(Activity) Two lines mark the range in the entries below: the one holding "den Fuß nach" and the one holding "Aussenseite relativ hochgezogen, was". Set down those two and all lines between them, exactly.

(Study material)

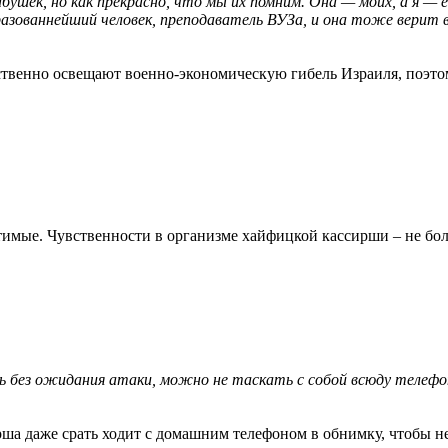
абушек, но как прекрасно, что мы их помним. Она — моих, а я —
разованнейший человек, преподаватель ВУЗа, и она тоже верит 
твенно освещают военно-экономическую гибель Израиля, поэто
стимые. Чувственности в организме хайфицкой кассирши – не бол
ть без ожидания атаки, можно не таскать с собой всюду теле
ша даже срать ходит с домашним телефоном в обнимку, чтобы н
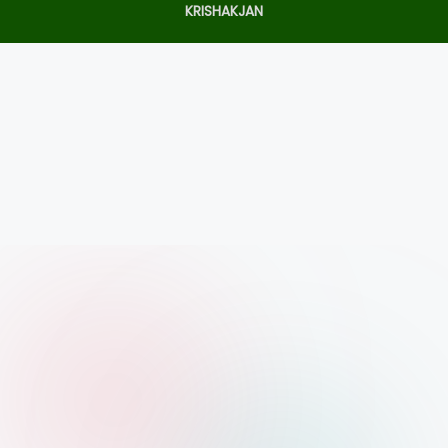
KRISHAKJAN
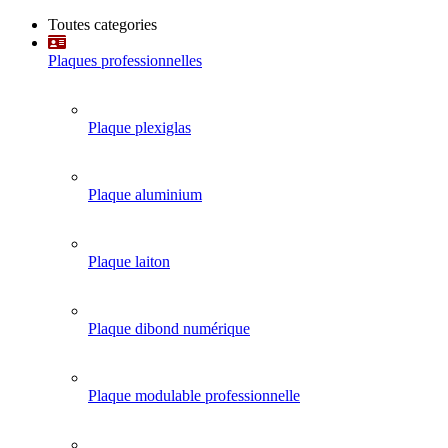
Toutes categories
Plaques professionnelles
Plaque plexiglas
Plaque aluminium
Plaque laiton
Plaque dibond numérique
Plaque modulable professionnelle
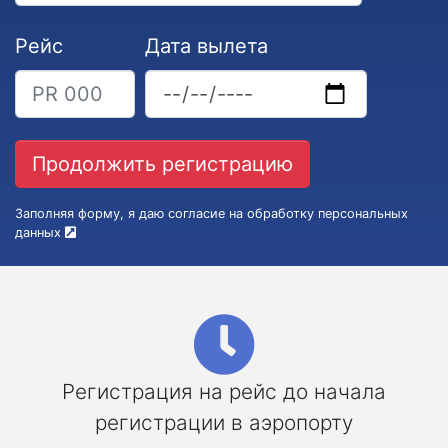
Рейс
Дата вылета
Заполняя форму, я даю согласие на обработку персональных
данных
Регистрация на рейс до начала
регистрации в аэропорту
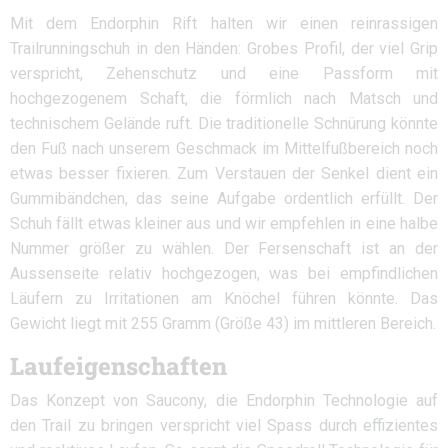
Mit dem Endorphin Rift halten wir einen reinrassigen
Trailrunningschuh in den Händen: Grobes Profil, der viel Grip
verspricht, Zehenschutz und eine Passform mit
hochgezogenem Schaft, die förmlich nach Matsch und
technischem Gelände ruft. Die traditionelle Schnürung könnte
den Fuß nach unserem Geschmack im Mittelfußbereich noch
etwas besser fixieren. Zum Verstauen der Senkel dient ein
Gummibändchen, das seine Aufgabe ordentlich erfüllt. Der
Schuh fällt etwas kleiner aus und wir empfehlen in eine halbe
Nummer größer zu wählen. Der Fersenschaft ist an der
Aussenseite relativ hochgezogen, was bei empfindlichen
Läufern zu Irritationen am Knöchel führen könnte. Das
Gewicht liegt mit 255 Gramm (Größe 43) im mittleren Bereich.
Laufeigenschaften
Das Konzept von Saucony, die Endorphin Technologie auf
den Trail zu bringen verspricht viel Spass durch effizientes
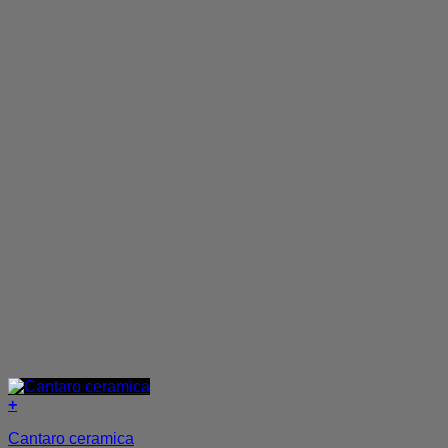
+
Cantaro ceramica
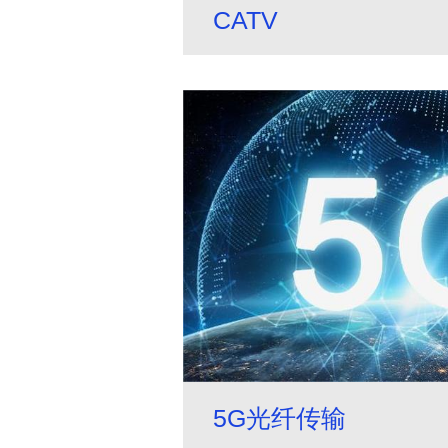
CATV
5G光纤传输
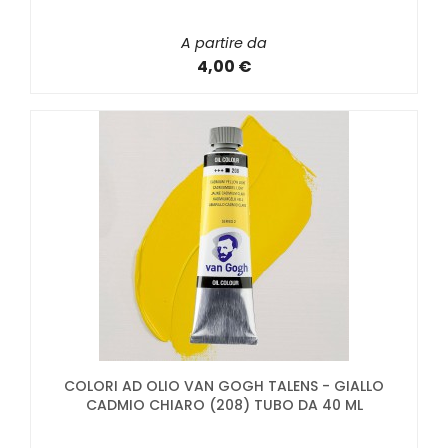
A partire da
4,00 €
COLORI AD OLIO VAN GOGH TALENS - GIALLO
CADMIO CHIARO (208) TUBO DA 40 ML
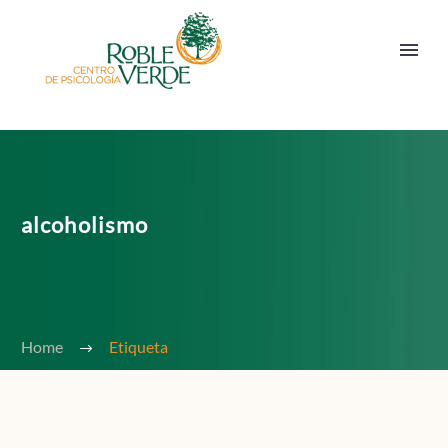
alcoholismo
Home
Etiqueta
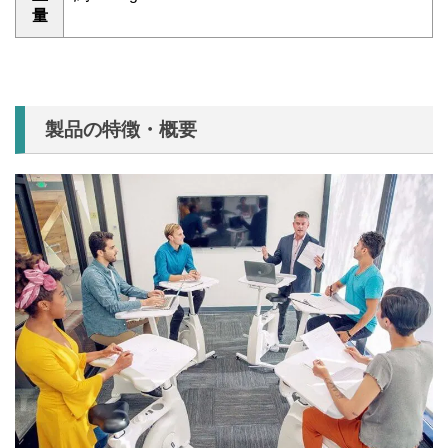
量
製品の特徴・概要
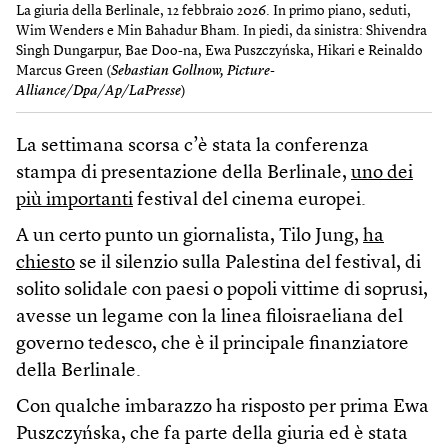
La giuria della Berlinale, 12 febbraio 2026. In primo piano, seduti,
Wim Wenders e Min Bahadur Bham. In piedi, da sinistra: Shivendra
Singh Dungarpur, Bae Doo-na, Ewa Puszczyńska, Hikari e Reinaldo
Marcus Green (
Sebastian Gollnow, Picture-
Alliance/Dpa/Ap/LaPresse
)
La settimana scorsa c’è stata la conferenza
stampa di presentazione della Berlinale,
uno dei
più importanti
festival del cinema europei.
A un certo punto un giornalista, Tilo Jung,
ha
chiesto
se il silenzio sulla Palestina del festival, di
solito solidale con paesi o popoli vittime di soprusi,
avesse un legame con la linea filoisraeliana del
governo tedesco, che è il principale finanziatore
della Berlinale.
Con qualche imbarazzo ha risposto per prima Ewa
Puszczyńska, che fa parte della giuria ed è stata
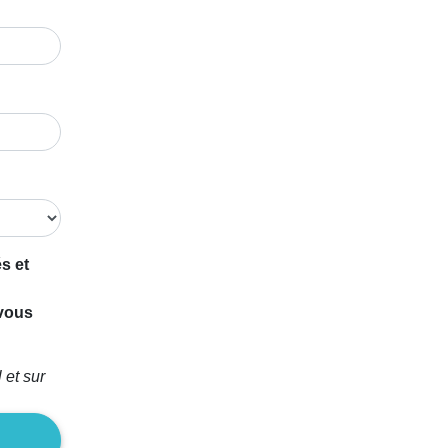
s et
 vous
 et sur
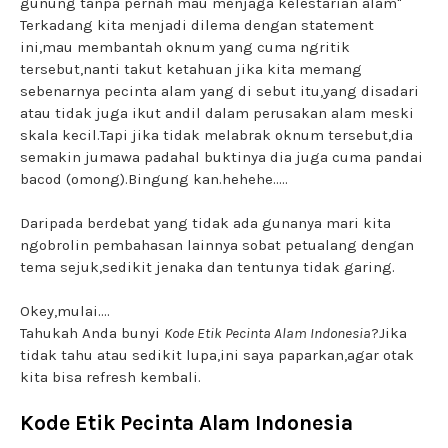
gunung tanpa pernah mau menjaga kelestarian alam"
Terkadang kita menjadi dilema dengan statement
ini,mau membantah oknum yang cuma ngritik
tersebut,nanti takut ketahuan jika kita memang
sebenarnya pecinta alam yang di sebut itu,yang disadari
atau tidak juga ikut andil dalam perusakan alam meski
skala kecil.Tapi jika tidak melabrak oknum tersebut,dia
semakin jumawa padahal buktinya dia juga cuma pandai
bacod (omong).Bingung kan.hehehe.....
Daripada berdebat yang tidak ada gunanya mari kita
ngobrolin pembahasan lainnya sobat petualang dengan
tema sejuk,sedikit jenaka dan tentunya tidak garing.
Okey,mulai....
Tahukah Anda bunyi
Kode Etik Pecinta Alam Indonesia
?Jika
tidak tahu atau sedikit lupa,ini saya paparkan,agar otak
kita bisa refresh kembali.
Kode Etik Pecinta Alam Indonesia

(Solved problem)
den Fuß nach unserem Geschmack im Mittelfußbereich noch
etwas besser fixieren. Zum Verstauen der Senkel dient ein
Gummibändchen, das seine Aufgabe ordentlich erfüllt. Der
Schuh fällt etwas kleiner aus und wir empfehlen in eine halbe
Nummer größer zu wählen. Der Fersenschaft ist an der
Aussenseite relativ hochgezogen, was bei empfindlichen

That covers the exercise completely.